Transcribed page contents
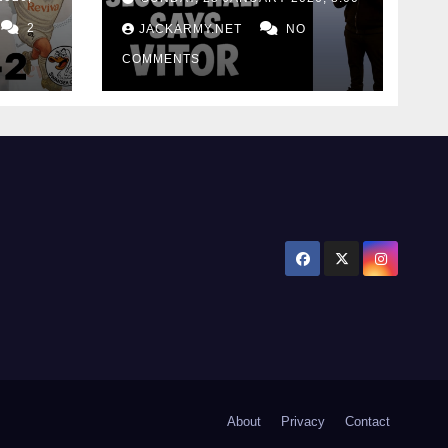
for consistency
2
JACKARMY.NET
NO
COMMENTS
About
Privacy
Contact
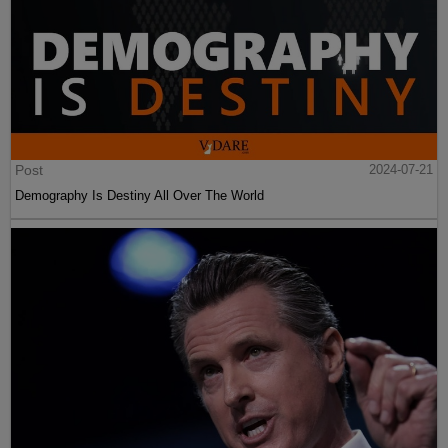
Post
2024-07-21
Demography Is Destiny All Over The World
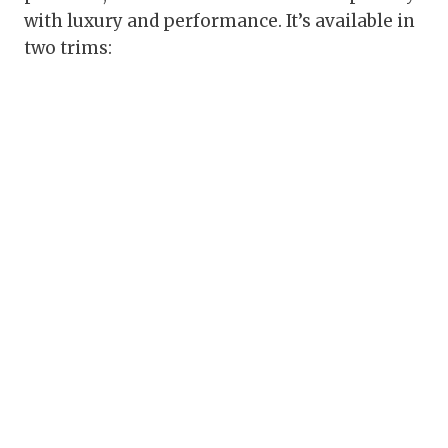
with luxury and performance. It’s available in
two trims:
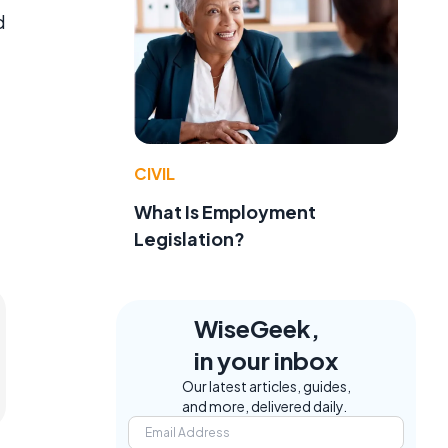
d
CIVIL
What Is Employment
Legislation?
WiseGeek,
in your inbox
Our latest articles, guides,
and more, delivered daily.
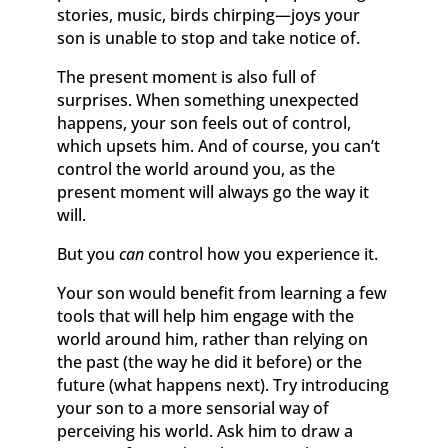
stories, music, birds chirping—joys your
son is unable to stop and take notice of.
The present moment is also full of
surprises. When something unexpected
happens, your son feels out of control,
which upsets him. And of course, you can’t
control the world around you, as the
present moment will always go the way it
will.
But you
can
control how you experience it.
Your son would benefit from learning a few
tools that will help him engage with the
world around him, rather than relying on
the past (the way he did it before) or the
future (what happens next). Try introducing
your son to a more sensorial way of
perceiving his world. Ask him to draw a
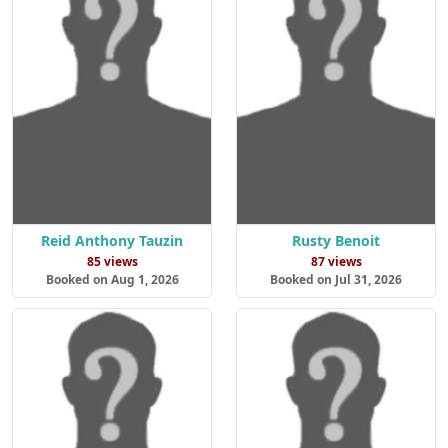
Reid Anthony Tauzin
Rusty Benoit
85 views
87 views
Booked on Aug 1, 2026
Booked on Jul 31, 2026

*TASK PROMPT*.
What is needed is an exact copy of the lines from the one with "son is unable to stop and take notice of." through the end of the data above, both included, minus any pictures.

*PROBLEM SOLUTION*.
son is unable to stop and take notice of.
The present moment is also full of
surprises. When something unexpected
happens, your son feels out of control,
which upsets him. And of course, you can’t
control the world around you, as the
present moment will always go the way it
will.
But you
can
control how you experience it.
Your son would benefit from learning a few
tools that will help him engage with the
world around him, rather than relying on
the past (the way he did it before) or the
future (what happens next). Try introducing
your son to a more sensorial way of
perceiving his world. Ask him to draw a
Reid Anthony Tauzin
Rusty Benoit
85 views
87 views
Booked on Aug 1, 2026
Booked on Jul 31, 2026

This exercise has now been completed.